A year of vibes

Productivity and “lost year” debate

  • Some see 2025 as a “lost year” for programming: discourse shifted from algorithms/architecture to tools, prompts, and AI wrappers, with “AI for X” lists and gold‑rush vibes likened to blockchain/Web3 hype.
  • Others report sharply higher personal productivity: finishing long‑standing side‑project backlogs, building many small CLIs, and feeling the “Anthropic tax” is worth it.
  • A data‑science perspective: 2025 felt like a “2.0” jump in tooling (Polars/pyarrow/ibis, Marimo, GPU‑accelerated PyMC), enabling more, faster, cheaper work.
  • Disagreement on whether learning “natural language as a new programming language” is genuine progress or meta‑work that displaced actual building.
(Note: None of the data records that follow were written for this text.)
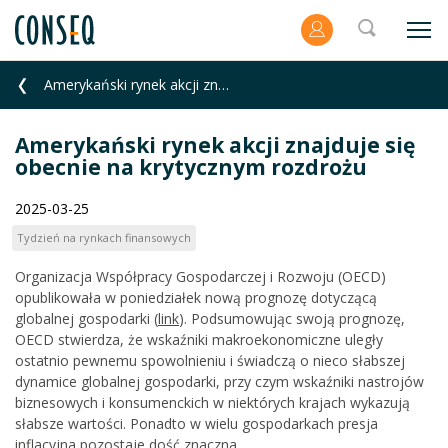
Amerykański rynek akcji znajduje się obecnie na krytycznym rozdrożu
Amerykański rynek akcji znajduje się
obecnie na krytycznym rozdrożu
2025-03-25
Tydzień na rynkach finansowych
Organizacja Współpracy Gospodarczej i Rozwoju (OECD)
opublikowała w poniedziałek nową prognozę dotyczącą
globalnej gospodarki (
link
). Podsumowując swoją prognozę,
OECD stwierdza, że wskaźniki makroekonomiczne uległy
ostatnio pewnemu spowolnieniu i świadczą o nieco słabszej
dynamice globalnej gospodarki, przy czym wskaźniki nastrojów
biznesowych i konsumenckich w niektórych krajach wykazują
słabsze wartości. Ponadto w wielu gospodarkach presja
inflacyjna pozostaje dość znaczna.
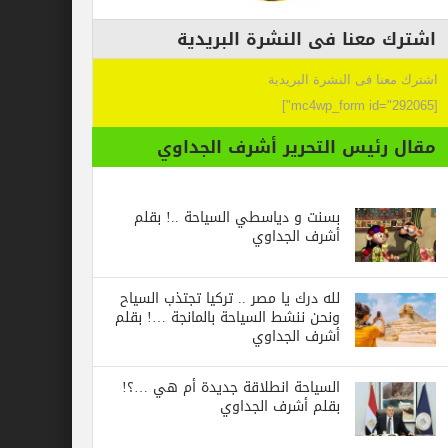
عنا فى النشرة البريدية
 فى النشرة البريدية
ئيس التحرير أشرف الجداوي
بسنت و دياسطي السياحة ..! بقلم
أشرف الجداوي
لله درك يا مصر .. تركيا تجتذب السياح
ونحن ننشط السياحة بالمانجة …! بقلم
أشرف الجداوي
السياحة انطلاقة جديدة أم هي …؟!
بقلم أشرف الجداوي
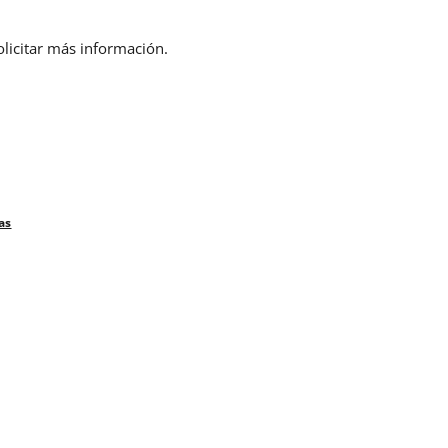
olicitar más información.
as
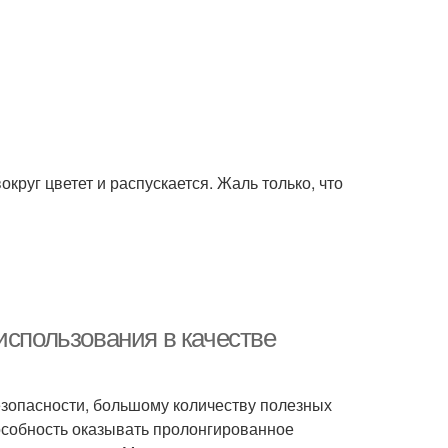
округ цветет и распускается. Жаль только, что
использования в качестве
безопасности, большому количеству полезных
особность оказывать пролонгированное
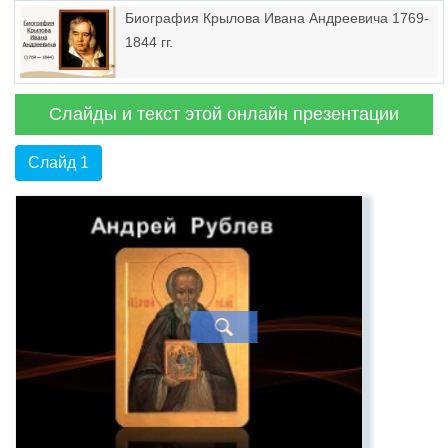
Биография Крылова Ивана Андреевича 1769-
1844 гг.
Слайды и текст этой онлайн презентации
Слайд 1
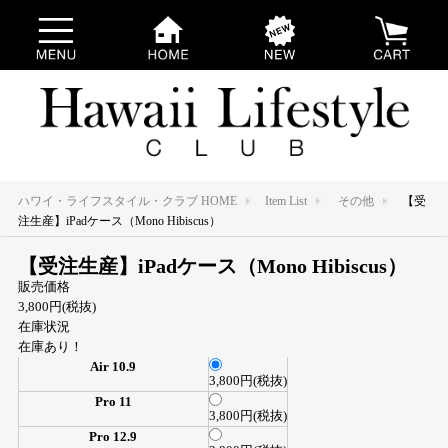
ハワイ・ライフスタイル・クラブ HOME
Item List
その他
【受
注生産】iPadケース（Mono Hibiscus）
【受注生産】iPadケース（Mono Hibiscus）
販売価格
3,800円(税抜)
在庫状況
在庫あり！
Air 10.9
3,800円(税抜)
Pro 11
3,800円(税抜)
Pro 12.9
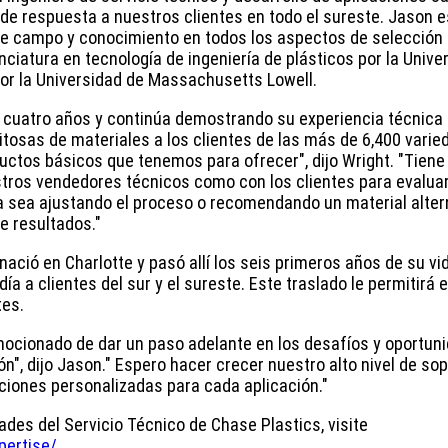
d de respuesta a nuestros clientes en todo el sureste. Jason 
 de campo y conocimiento en todos los aspectos de selección
ciatura en tecnología de ingeniería de plásticos por la Unive
 por la Universidad de Massachusetts Lowell.
 cuatro años y continúa demostrando su experiencia técnica
osas de materiales a los clientes de las más de 6,400 varie
ductos básicos que tenemos para ofrecer", dijo Wright. "Tiene
tros vendedores técnicos como con los clientes para evalua
ya sea ajustando el proceso o recomendando un material alter
e resultados."
ació en Charlotte y pasó allí los seis primeros años de su vi
día a clientes del sur y el sureste. Este traslado le permitirá
tes.
mocionado de dar un paso adelante en los desafíos y oportun
n", dijo Jason." Espero hacer crecer nuestro alto nivel de so
ciones personalizadas para cada aplicación."
es del Servicio Técnico de Chase Plastics, visite
ertise/.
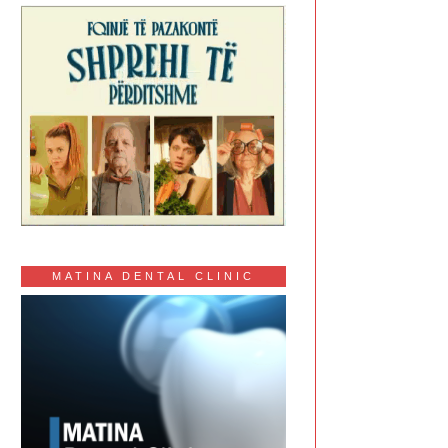
MATINA DENTAL CLINIC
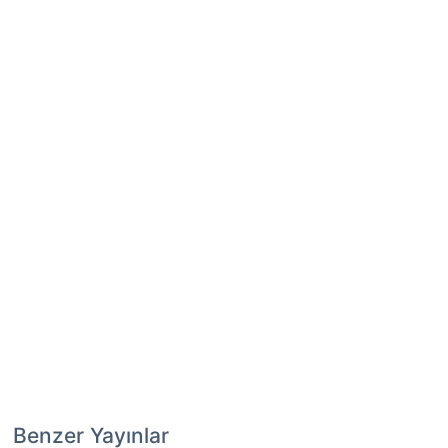
Benzer Yayınlar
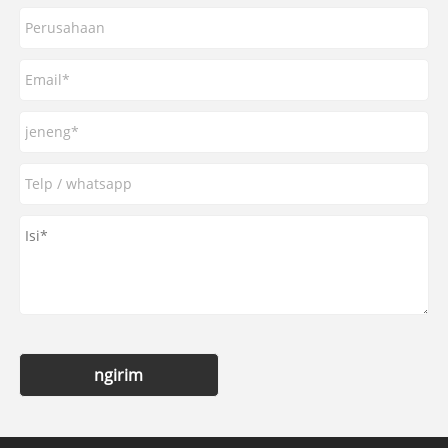
ngirim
Agentic coding, failures, and tooling gaps

  • Strong interest in preserving coding‑agent sessions: logs as primary artifacts, not just commits. Failures are seen as valuable context to prevent models repeating mistakes.
  • People share workflows to export, search, and visualize Claude/agent session logs, sometimes feeding them back into skills that generate new guidelines or ADRs.
  • Git/PRs are widely viewed as inadequate for AI‑generated code: they lack prompts, intermediate reasoning, and branching attempts. Ideas include prompts folders, JSONL logs, OTel traces into ClickHouse, richer timelines, and self‑review comments.
  • Some argue full sessions are overkill for human reviewers and should be summarized; others think machine‑readable logs will be crucial for future agents and “programmer‑archaeologists.”

Prompts, learning, and developer skills

  • Debate over metrics: some happily use LOC/commit counts for personal productivity; others call such metrics misleading.
  • Concerns that heavy reliance on LLMs will atrophy debugging skills; counter‑argument that “Stack Overflow coders” already existed and AI is just another accelerant.
  • Techniques emerge for handling unproductive loops: resetting code, asking models to analyze why they got stuck, and storing distilled “discoveries” for future sessions.

Parasocial bonds and human–LLM interaction

  • Many resonate with the article’s discomfort about forming parasocial relationships with LLMs; comparisons are drawn to the film “Her” and influencer culture.
  • Some recommend treating LLMs like command‑line tools (short, Google‑style queries) to avoid anthropomorphizing; others naturally use full sentences and politeness, arguing it helps clarity or personal habit.
  • Ethical and psychological questions arise: whether to be “kind” to entities that can’t suffer, whether politeness habits matter for human interactions, and how memory/recall in agents amplifies the feeling of a “someone” rather than a tool.

Emerging use cases and observability

  • Proposed “new kinds” of QA: agents repeatedly running complex onboarding flows to test UX and edge cases, and “note‑to‑self” agents that watch your screen and turn spoken ideas into implementation specs.
  • LLMs plus tools like Ghidra are making binary analysis dramatically easier, even enabling reconstruction of C++ and static vulnerability scanning.
  • Observability is seen as ripe for reinvention: LLM‑authored eBPF and a wave of small, focused OSS tools/Skills could challenge incumbent platforms whose APIs aren’t agent‑friendly.

Adoption, visibility, and industry perception

  • Some claim AI‑written code is already “everywhere but invisible” (e.g., large internal codebases); skeptics ask for concrete, public examples and distrust vendor‑curated showcases.
  • Outside tech, senior leaders reportedly see limited value in agents beyond chat/report assistance, reinforcing a gap between “tech pit” enthusiasm and broader industry expectations.